§ Assigned task
Please write out exactly the lines of the data below from the line holding "Trading Company" through the line holding "Rolling Shutter Door", and leave out the rest.

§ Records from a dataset
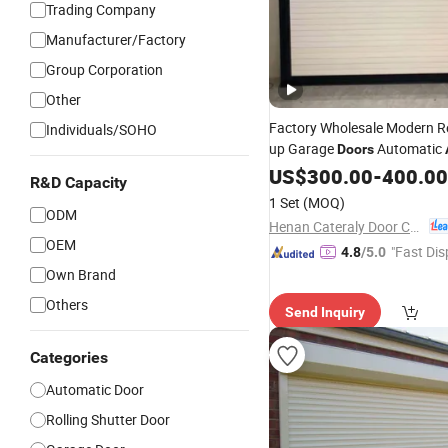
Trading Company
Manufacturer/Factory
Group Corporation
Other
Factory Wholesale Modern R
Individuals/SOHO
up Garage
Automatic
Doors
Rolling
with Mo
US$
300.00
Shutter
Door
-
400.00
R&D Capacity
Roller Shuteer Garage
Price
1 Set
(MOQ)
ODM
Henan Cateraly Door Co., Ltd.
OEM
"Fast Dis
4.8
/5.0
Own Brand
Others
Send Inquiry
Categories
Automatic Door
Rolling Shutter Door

* * *

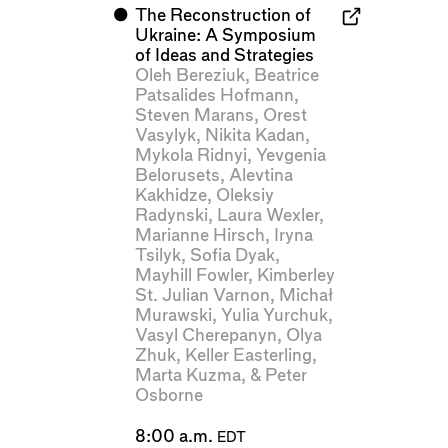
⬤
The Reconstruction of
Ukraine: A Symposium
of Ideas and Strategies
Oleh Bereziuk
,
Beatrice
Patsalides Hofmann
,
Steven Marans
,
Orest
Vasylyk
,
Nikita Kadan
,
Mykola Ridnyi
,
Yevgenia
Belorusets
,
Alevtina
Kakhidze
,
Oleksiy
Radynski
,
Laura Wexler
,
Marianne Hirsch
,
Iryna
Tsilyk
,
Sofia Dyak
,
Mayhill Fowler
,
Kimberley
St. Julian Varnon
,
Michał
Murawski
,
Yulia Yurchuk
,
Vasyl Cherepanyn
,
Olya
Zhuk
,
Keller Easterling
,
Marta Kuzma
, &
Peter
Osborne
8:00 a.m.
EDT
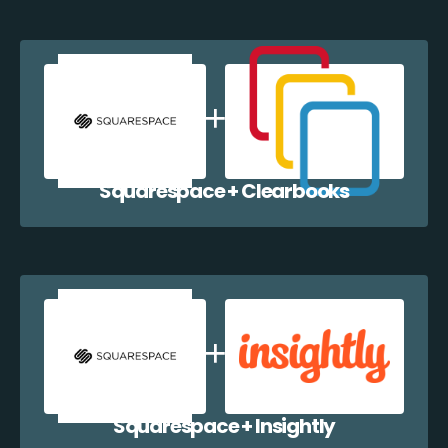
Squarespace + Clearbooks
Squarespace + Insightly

==

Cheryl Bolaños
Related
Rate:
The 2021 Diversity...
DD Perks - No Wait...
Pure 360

§ Exercise result
Trading Company
Manufacturer/Factory
Group Corporation
Other
Factory Wholesale Modern R
Individuals/SOHO
up Garage
Automatic
Doors
Rolling
with Mo
US$
300.00
Shutter
Door
-
400.00
R&D Capacity
Roller Shuteer Garage
Price
1 Set
(MOQ)
ODM
Henan Cateraly Door Co., Ltd.
OEM
"Fast Dis
4.8
/5.0
Own Brand
Others
Send Inquiry
Categories
Automatic Door
Rolling Shutter Door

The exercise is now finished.